- _What needs to be done_
Could you set down the listing below exactly, leaving out its pictures?

___

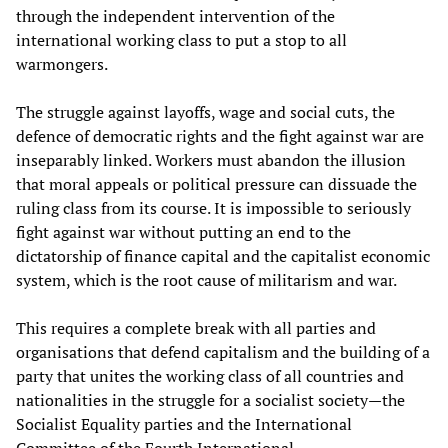
through the independent intervention of the
international working class to put a stop to all
warmongers.
The struggle against layoffs, wage and social cuts, the
defence of democratic rights and the fight against war are
inseparably linked. Workers must abandon the illusion
that moral appeals or political pressure can dissuade the
ruling class from its course. It is impossible to seriously
fight against war without putting an end to the
dictatorship of finance capital and the capitalist economic
system, which is the root cause of militarism and war.
This requires a complete break with all parties and
organisations that defend capitalism and the building of a
party that unites the working class of all countries and
nationalities in the struggle for a socialist society—the
Socialist Equality parties and the International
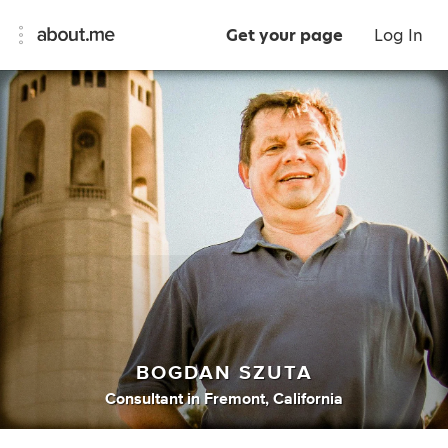
Get your page
Log In
BOGDAN SZUTA
Consultant
in
Fremont, California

___

- _Answer section_
through the independent intervention of the
international working class to put a stop to all
warmongers.
The struggle against layoffs, wage and social cuts, the
defence of democratic rights and the fight against war are
inseparably linked. Workers must abandon the illusion
that moral appeals or political pressure can dissuade the
ruling class from its course. It is impossible to seriously
fight against war without putting an end to the
dictatorship of finance capital and the capitalist economic
system, which is the root cause of militarism and war.
This requires a complete break with all parties and
organisations that defend capitalism and the building of a
party that unites the working class of all countries and
nationalities in the struggle for a socialist society—the
Socialist Equality parties and the International
Get your page
Log In
BOGDAN SZUTA
Consultant
in
Fremont, California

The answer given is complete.